Russell George Allan, *23 June 1923 Cincinnati, †27 June 2009 Boston, American composer, arranger, jazz theorist, pianist, and jazz drummer. As a teenager, he played drums in jazz clubs in Cincinnati. In the mid-1940s, he received a scholarship to Wilberforce University; during his studies, he was a member of the university band, the Collegians. After a year, he interrupted his studies due to tuberculosis; during his stay in hospital (1945–46), he learned the basics of harmony and arrangement; he also began work on his treatise The Lydian Chromatic Concept of Tonal Organisation (published in New York in 1953, 2nd edition in 1959). In the second half of the 1940s, he returned to active music-making, composing and writing arrangements for D. Gillespie (Cubano Be/Cubano Bop), C. Thornhill, A. Shaw, B. De Franco (A Bird in Igor’s Yard) and L. Konitz (Ezzthetics, Odjenar); at that time, he took composition lessons from S. Wolpe. In 1956, he formed his own sextet (with A. Farmer and B. Evans, among others), with whom he recorded his album The Jazz Workshop (1956). In 1958–59, he taught jazz courses in Lenox, Massachusetts, during which he lectured on the principles formulated in The Lydian Chromatic Concept. At that time, he composed intensively (including All about Rosie, 1957; New York, NY, 1959) and recorded (albums: Jazz in the Space Age, 1960; At the Five Spot, 1960; In Kansas City, 1960; Stratusphunk, 1960; Ezz-Thetics, 1961; The Outer View, 1962); Russell’s recording sessions featured J. Coltrane, E. Dolphy, M. Roach, B. Evans, D. Ellis, among others. In 1963, he left for Scandinavia, where he lectured at universities in Lund (Sweden) and Vaskilde (Denmark); his students included J. Garbarek, T. Rypdal, P. Mikkelborg, and J. Christensen. In 1969, without severing his ties with Scandinavia, he returned to the United States to take up a position as a lecturer at the New England Conservatory in Boston. In 1972, he recorded the album Living Time, and in the mid-1970s he worked on the second part of The Lydian Chromatic Concept, composing and recording with the big band of Swedish Radio.
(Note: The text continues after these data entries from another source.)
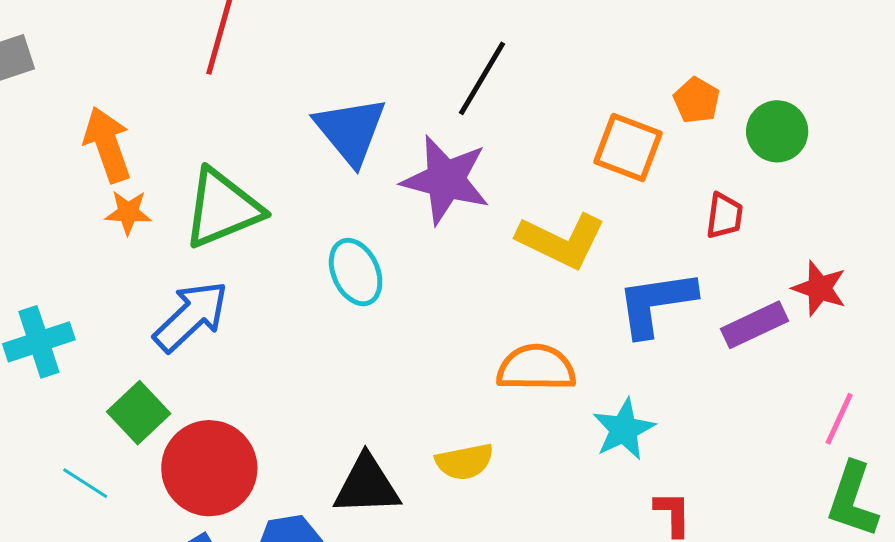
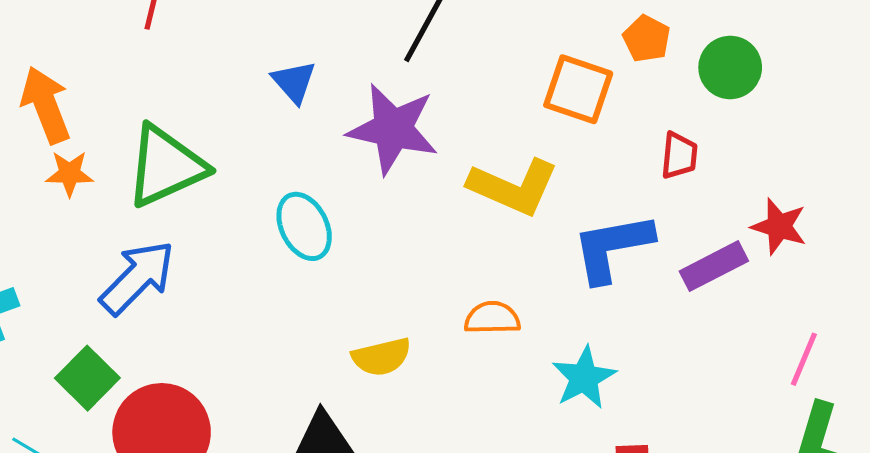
blue triangle: (351, 131) -> (294, 82), size x0.6
orange semicircle: (536, 368) -> (492, 318), size x0.7
yellow semicircle: (465, 462) -> (381, 357), moved

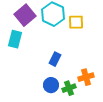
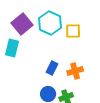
orange cross: (86, 77) -> (75, 71), moved

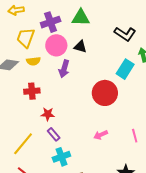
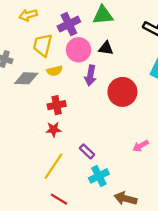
red circle: (105, 93) -> (122, 92), moved
red star: (48, 114) -> (54, 129), moved

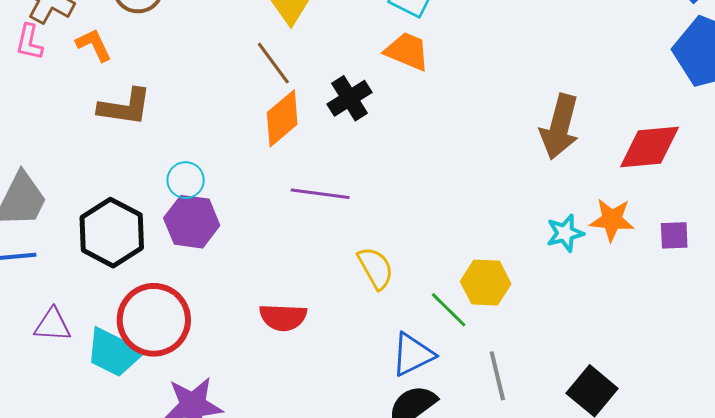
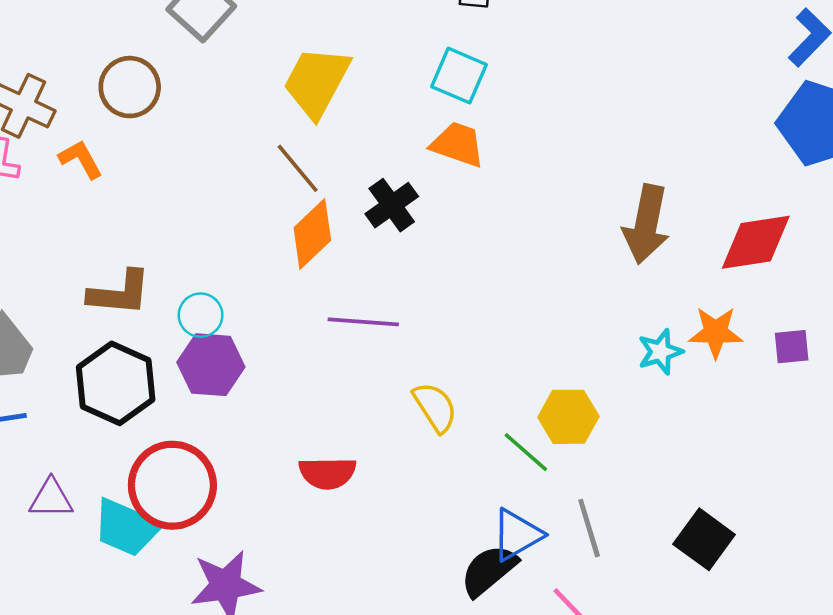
brown L-shape: (125, 107) -> (119, 293), moved
blue triangle: (413, 354) -> (517, 535), moved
In the 1980s and 1990s, he was active in New York, conducting his own orchestras (albums: New York Big Band, 1982; The African Game, 1983; So What, 1986), toured the United Kingdom and recorded the albums The London Concert (1990) and It’s About Time (1997). He has received numerous awards and honours for his achievements, including the American National Music Award.
Russell was one of the most innovative, though not fully appreciated, artists of modern jazz. In the 1950s and 1960s, he was one of the main reformers of musical language. He advocated moving away from the major-minor system in favour of modal scales and tonal freedom, abandoning melodic-harmonic patterns, and giving up improvisation based on the harmonic structure of the theme. His views were directly reflected in his compositions. They show great diversity in terms of form and means – from short pieces for chamber ensembles with extensive arranged parts (including Ezz-Thetic, Concerto for Billy the Kid) through elaborate suites for jazz orchestra (Othello Ballet Suite, Vertical Form VI) to experimental works (including Listen to the Silence, Electronic Sonata for Souls Loved by Nature) with bold combinations of acoustic and electronic sounds and references to the styles and compositional techniques of 20th-century music (Stravinsky, dodecaphony, aleatoric, sonorism). Russell was a pioneer in the field of jazz theory. In his work The Lydian Chromatic Concept, aimed at musicians, composers, and students, he comprehensively addressed issues related to tonality and harmony. The complex structure, some terminological ambiguities and the hermetic language of the treatise limited its reach, but the main ideas contained therein had a strong influence on the music of M. Davis, J. Coltrane, E. Dolphy, C. Bley, J. Garbarek, T. Rypdal and many others. Russell’s work was the first serious contribution to jazz theory, and the concepts formulated in it contributed to the emergence of modal jazz and, indirectly, to the development of free jazz and the Third Stream. Russell, alongside G. Evans, is considered a leading arranger who was able to fully exploit the sonic potential of both modern big bands and smaller ensembles.
Literature: M. Harrison George Russell, in: Jazz on Record. A Critical Guide to the First 50 Years, 1917–1967, ed. A. McCarthy et al., London 1968.